A verbatim repeat of the lines below is required, with the pictures removed.

◆ Information:
•••

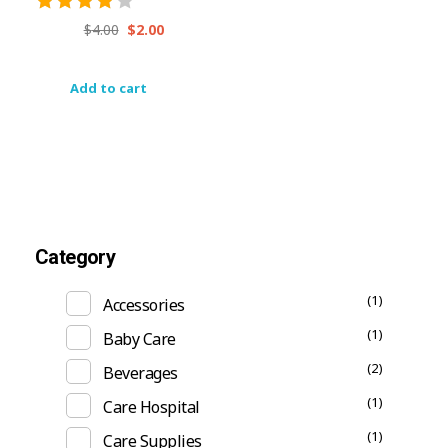
$
4.00
$
2.00
Add to cart
Category
(1)
Accessories
(1)
Baby Care
(2)
Beverages
(1)
Care Hospital
(1)
Care Supplies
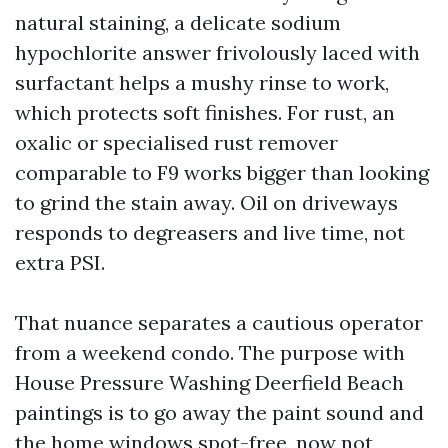
natural staining, a delicate sodium
hypochlorite answer frivolously laced with
surfactant helps a mushy rinse to work,
which protects soft finishes. For rust, an
oxalic or specialised rust remover
comparable to F9 works bigger than looking
to grind the stain away. Oil on driveways
responds to degreasers and live time, not
extra PSI.
That nuance separates a cautious operator
from a weekend condo. The purpose with
House Pressure Washing Deerfield Beach
paintings is to go away the paint sound and
the home windows spot-free, now not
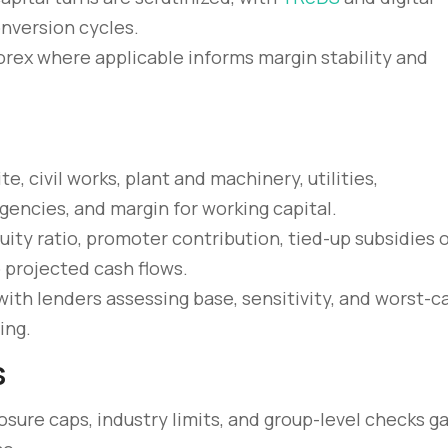
onversion cycles.
 forex where applicable informs margin stability and
te, civil works, plant and machinery, utilities,
encies, and margin for working capital.
ity ratio, promoter contribution, tied-up subsidies 
 projected cash flows.
with lenders assessing base, sensitivity, and worst-c
ing.
s
osure caps, industry limits, and group-level checks g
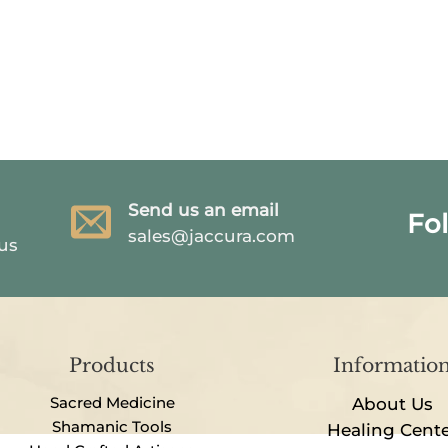
Send us an email
Fo
sales@jaccura.com
 us
Products
Informatio
Sacred Medicine
About Us
Shamanic Tools
Healing Cent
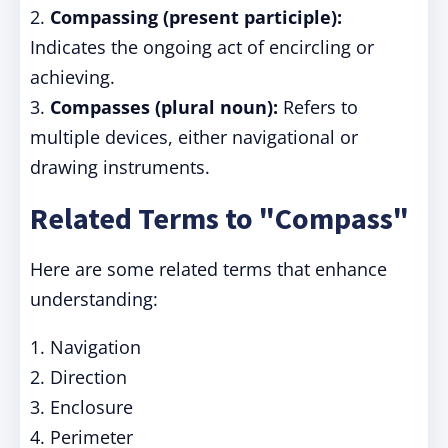
2.
Compassing (present participle):
Indicates the ongoing act of encircling or
achieving.
3.
Compasses (plural noun):
Refers to
multiple devices, either navigational or
drawing instruments.
Related Terms to "Compass"
Here are some related terms that enhance
understanding:
1. Navigation
2. Direction
3. Enclosure
4. Perimeter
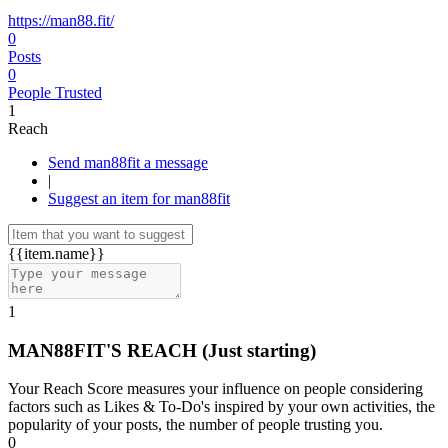
https://man88.fit/
0
Posts
0
People Trusted
1
Reach
Send man88fit a message
|
Suggest an item for man88fit
{{item.name}}
1
MAN88FIT'S REACH
(Just starting)
Your Reach Score measures your influence on people considering
factors such as Likes & To-Do's inspired by your own activities, the
popularity of your posts, the number of people trusting you.
0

•••

◆ Reply:
$
4.00
$
2.00
Add to cart
Category
(1)
Accessories
(1)
Baby Care
(2)
Beverages
(1)
Care Hospital
(1)
Care Supplies
natural staining, a delicate sodium
hypochlorite answer frivolously laced with
surfactant helps a mushy rinse to work,
which protects soft finishes. For rust, an
oxalic or specialised rust remover
comparable to F9 works bigger than looking
to grind the stain away. Oil on driveways
responds to degreasers and live time, not
extra PSI.
That nuance separates a cautious operator
from a weekend condo. The purpose with
House Pressure Washing Deerfield Beach
paintings is to go away the paint sound and
the home windows spot-free, now not
onversion cycles.
 forex where applicable informs margin stability and
te, civil works, plant and machinery, utilities,
encies, and margin for working capital.
ity ratio, promoter contribution, tied-up subsidies 
 projected cash flows.
with lenders assessing base, sensitivity, and worst-c
ing.
s
osure caps, industry limits, and group-level checks g
Send us an email
Fo
sales@jaccura.com
 us
Products
Informatio
Sacred Medicine
About Us
Shamanic Tools
Healing Cent
2.
Compassing (present participle):
Indicates the ongoing act of encircling or
achieving.
3.
Compasses (plural noun):
Refers to
multiple devices, either navigational or
drawing instruments.
Related Terms to "Compass"
Here are some related terms that enhance
understanding:
1. Navigation
2. Direction
3. Enclosure
4. Perimeter
https://man88.fit/
0
Posts
0
People Trusted
1
Reach
Send man88fit a message
|
Suggest an item for man88fit
{{item.name}}
1
MAN88FIT'S REACH
(Just starting)
Your Reach Score measures your influence on people considering
factors such as Likes & To-Do's inspired by your own activities, the
popularity of your posts, the number of people trusting you.
0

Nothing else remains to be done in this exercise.